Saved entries
□ □ □ □ □ □ □

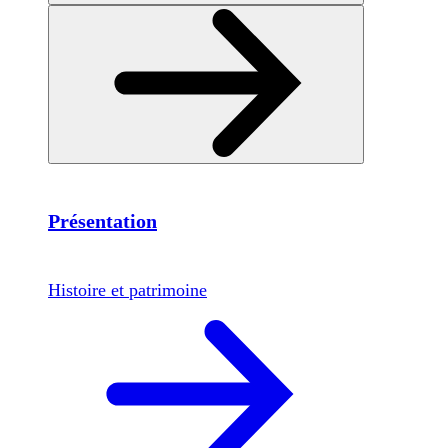
Présentation
Histoire et patrimoine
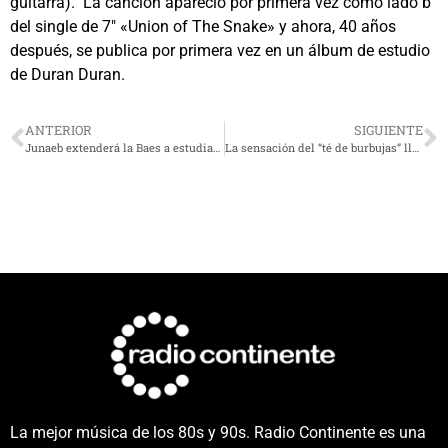
guitarra). La canción apareció por primera vez como lado b
del single de 7″ «Union of The Snake» y ahora, 40 años
después, se publica por primera vez en un álbum de estudio
de Duran Duran.
ANTERIOR
SIGUIENTE
Junaeb extenderá la Baes a estudiantes beneficiarios que realicen su Práctica Profesional en periodo estival
La sensación del “té de burbujas” llega a La Serena
La mejor música de los 80s y 90s. Radio Continente es una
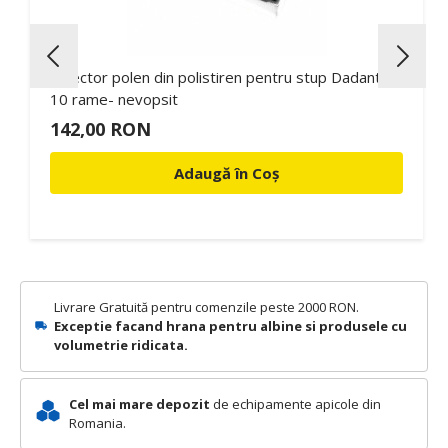
Colector polen din polistiren pentru stup Dadant pe
10 rame- nevopsit
142,00 RON
Adaugă în Coș
Livrare Gratuită pentru comenzile peste 2000 RON.
Exceptie facand hrana pentru albine si produsele cu
volumetrie ridicata.
Cel mai mare depozit
de echipamente apicole din
Romania.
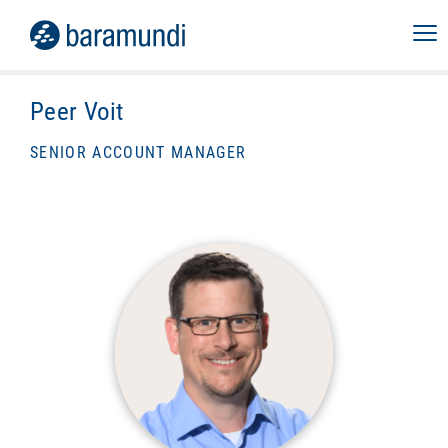
Peer Voit
SENIOR ACCOUNT MANAGER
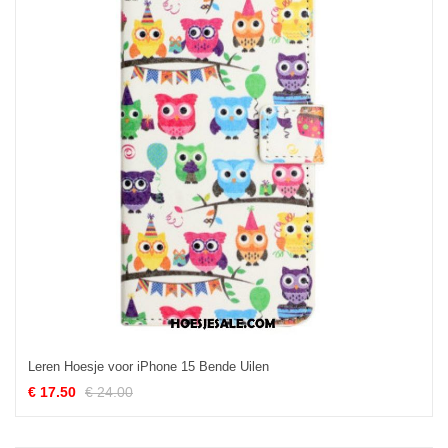
Leren Hoesje voor iPhone 15 Bende Uilen
€ 17.50
€ 24.00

□ □ □ □ □ □ □

• EXERCISE
From the line with "guitarra). La canción" down to the last line of the entries above, set down every line exactly, apart from the pictures.

• RESULT
guitarra). La canción apareció por primera vez como lado b
del single de 7″ «Union of The Snake» y ahora, 40 años
después, se publica por primera vez en un álbum de estudio
de Duran Duran.
ANTERIOR
SIGUIENTE
Junaeb extenderá la Baes a estudiantes beneficiarios que realicen su Práctica Profesional en periodo estival
La sensación del “té de burbujas” llega a La Serena
La mejor música de los 80s y 90s. Radio Continente es una
Colector polen din polistiren pentru stup Dadant pe
10 rame- nevopsit
142,00 RON
Adaugă în Coș
Livrare Gratuită pentru comenzile peste 2000 RON.
Exceptie facand hrana pentru albine si produsele cu
volumetrie ridicata.
Cel mai mare depozit
de echipamente apicole din
Romania.
Peer Voit
SENIOR ACCOUNT MANAGER
Leren Hoesje voor iPhone 15 Bende Uilen
€ 17.50
€ 24.00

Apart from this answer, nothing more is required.